As the result of investigation, I found a bug in restore_previous_kprobe().
This function and save_previous_kprobe() do FILO(stack) operation. 
These functions work as like below;

save_previous_kprobe() // this pushes a value to stack
{
i = ++index;
stack[i-1] = val;
}

restore_previous_kprobe() // this pops a value from stack
{
i = --index;    // (a)
val = stack[i]; // (b)
}

However, if an interrupt occurs between (a) and (b), and a kprobe
is hit in that interrupt, this overwrites previous stack[] entry.

restore_previous_kprobe() // this pops a value from stack
{
i = --index;    // (a) (i == 0, index == 0)
--(interrupt)
	save_previous_kprobe() // this pushes a value to stack
	{
	i = ++index; (i == 1, index == 1)
	stack[i-1] = val2; (!!overwrite stack[0]!!)
	}
	restore_previous_kprobe() // this pops a value from stack
	{
	i = --index; (i == 0, index == 0)
	val2 = stack[i]; (stack[0] == val2)
	}
--
val = stack[i]; // (b) (val = val2)
}

Thus, the index must be decremented AFTER reading the value.

restore_previous_kprobe() // this pops a value from stack
{
i = index;
val = stack[i-1];
--index;
}

Comment 25 Masami Hiramatsu 2008-01-17 21:58:15 UTC

Created attachment 2203 [details]
Fix the order of atomic operations in restore_previous_kprobe() on ia64

Comment 26 Shaohua Li 2008-01-18 03:29:52 UTC

re comments #25: patch looks good, please send to ia64 maillist.

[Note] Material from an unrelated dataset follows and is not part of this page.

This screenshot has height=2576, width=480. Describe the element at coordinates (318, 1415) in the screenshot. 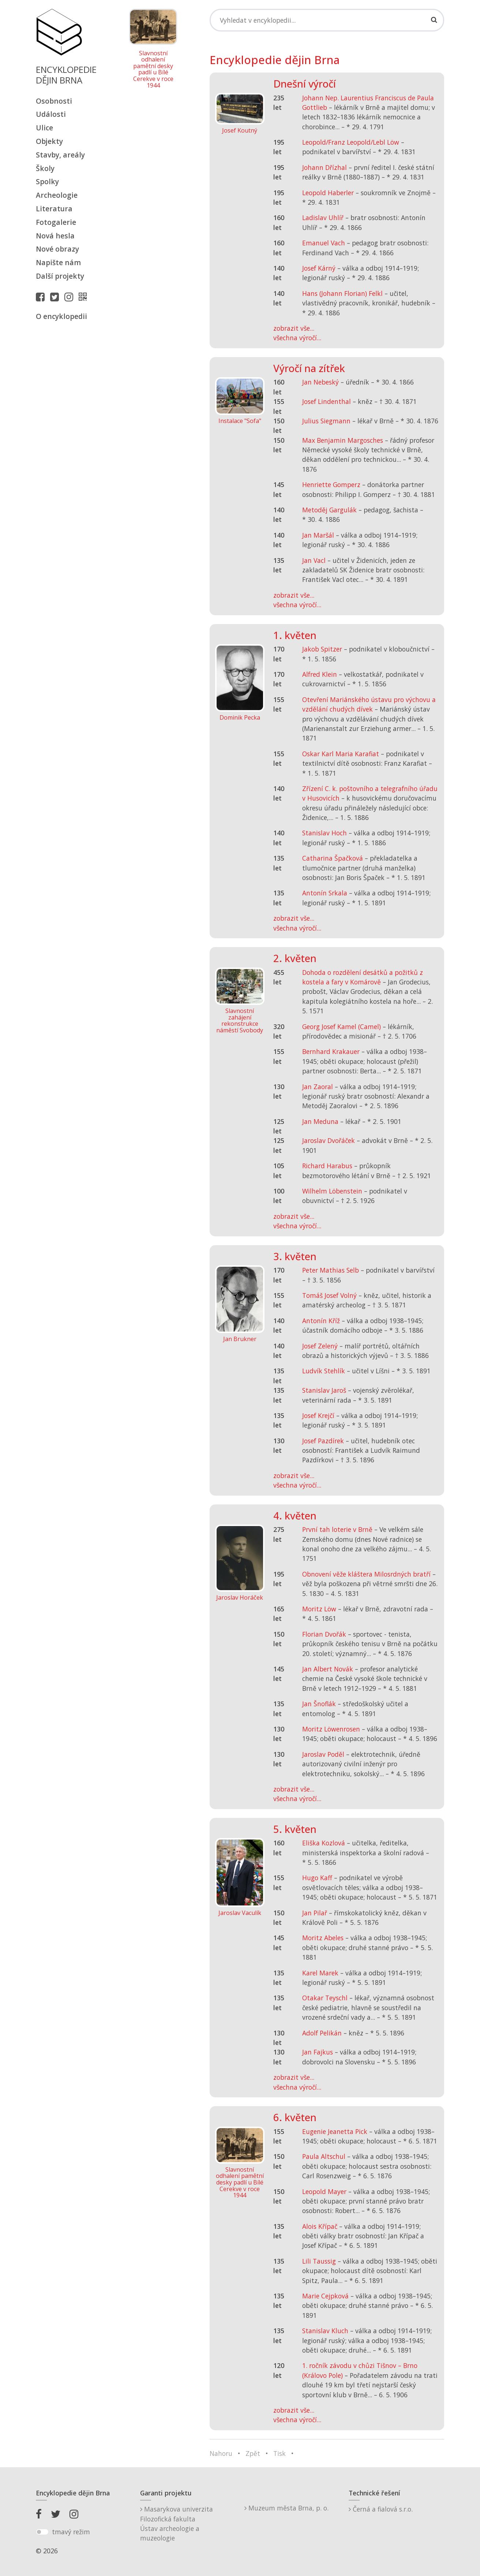

I see `Josef Krejčí` at that location.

Comment 27 Masami Hiramatsu 2008-01-21 22:46:29 UTC

(In reply to comment #26)
> re comments #25: patch looks good, please send to ia64 maillist.

Thank you for review,
I sent this patch to linux-ia64 ml.
Here is the title:
[PATCH]Fix the order of atomic operations in restore_previous_kprobes on ia64

Could you give me your Ack on the ml?

Comment 28 Masami Hiramatsu 2008-03-13 14:59:36 UTC

The patch was merged into linus tree(2.6.25-rc1).